Plante ou médicaments : quel choix pour le cannabis thérapeutique ?
La régulation de l’usage thérapeutique du cannabis entraîne un certain nombre de questions cruciales pour les régulateurs comme pour les patients. L’une d’elles qui revient le plus souvent est : doit-on autoriser l’usage de la plante de cannabis ou seulement des médicaments à base de cannabis ? Les deux options ont des avantages et des inconvénients et ne sont pas exclusives.
De la plante à la molécule
Le cannabis est une plante millénaire dont l’usage remonte à l’Antiquité. Les premiers usages thérapeutiques documentés remontent à la médecine traditionnelle chinoise. Cependant, les canons de la médecine d’aujourd’hui sont bien loin de ceux d’antan et l’illégalité du cannabis n’a pas favorisé la recherche pour la médecine moderne.
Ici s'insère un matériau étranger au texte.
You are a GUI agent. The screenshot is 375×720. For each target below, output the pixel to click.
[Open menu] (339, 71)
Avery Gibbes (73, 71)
Cette dernière travaille le plus souvent avec des médicaments – et non des plantes entières – qui sont produits à partir de molécules. Les laboratoires qui créent ces médicaments isolent les molécules d’intérêt trouvées dans la nature, les recréent par synthèse et les transforment au besoin pour décupler ou modifier leurs effets. L’isolation des molécules permet de tester leur effet spécifique. C’est une pratique à double tranchant car cela annule la synergie des molécules trouvées à l’état naturel dans les plantes, qui peut être bénéfique dans le traitement de certaines maladies, mais cela élimine également le risque d’un effet adverse non prévisible et permet plus de précision.
L’effet d’entourage
Cette synergie des molécules dans le cannabis est appelée l’effet d’entourage. Comme la décrit Dr. Nicco Reggente, un spécialiste en neuroscience cognitives, il s’agit de « la combinaison multiple des différents cannabinoïdes et terpènes qui sont trouvés à l’état naturel dans la plante et qui se complémentent en se rendant chacun plus biocompatibles dans le corps et amènent des effets médicaux plus riches ». Néanmoins, son existence fait toujours débat au sein de la communauté scientifique.
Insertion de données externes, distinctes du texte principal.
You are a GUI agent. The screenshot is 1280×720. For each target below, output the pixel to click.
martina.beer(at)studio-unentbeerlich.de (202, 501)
Dans le cas du CBD, certaines études suggèrent en effet que les extraits de plante dits à spectre complet (contenant toutes les molécules actives de la plante) sont plus efficaces que les isolats. Qui plus est, les scientifiques ont identifié un effet dit de « courbe en cloche » qui suggère que la molécule de CBD isolée n’est efficace qu’à un dosage très précis complexe à déterminer. Concernant le THC, il semblerait que la présence de CBD soit en mesure de modérer certains effets secondaires du fait notamment de ses propriétés antipsychotiques.
L’aspect politique
Malgré son usage millénaire, la plante de Cannabis et ses effets sont en partie largement méconnus. Le cannabis est pour l’instant peu utilisé dans la confection de médicaments eu égard aux standards extrêmement rigoureux du circuit classique du médicament qui nécessitent des résultats reproductibles et standardisés ; il faut pour chaque médicament déterminer la posologie adéquate et prévenir les contre-indications possibles via des études scientifiques poussées qui prennent du temps et coûtent de l’argent. Les molécules font l’objet d’études préliminaires en laboratoire, in vitro et in vivo, puis sur un petit échantillon d’humains avant de lancer des études de plus grande ampleur en double aveugle (le standard de la médecine moderne qui sert à adouber un médicament).
Ceci-dit, toutes ces précautions ne sont pas forcément une garantie de sécurité, en témoigne la crise des opioïdes, ces médicaments sur ordonnance qui font 250 morts par semaine aux Etats-Unis et 5 en France. Certains patients ont développé une méfiance envers la pharmacopée conventionnelle et les normes qui la régissent et revendiquent le droit de retourner à des pratiques plus naturelles et à l’usage de la plante.
De manière générale, les gouvernements ont adopté les normes et les standards de la médecine moderne qui représentent pour eux une précaution politique. Les différentes légalisations du cannabis thérapeutique ont d’ailleurs été historiquement le fait des patients mobilisés pour faire respecter leurs droits, soit par référendum, soit par recours devant la Justice. Les conventions internationales permettent toutefois l’autorisation du cannabis médical, avec des conditions comme la création d’une agence responsable du cadre régulatoire. C’est dans ce cadre d’ailleurs que l’ANSM étudie actuellement la mise en place du cannabis thérapeutique en France, vouée à compléter les médicaments à base de cannabinoïdes déjà autorisés mais compliqués (l’Epidiolex nécessite une ATU nominative) ou impossible à obtenir (le Sativex est autorisé mais pas distribué).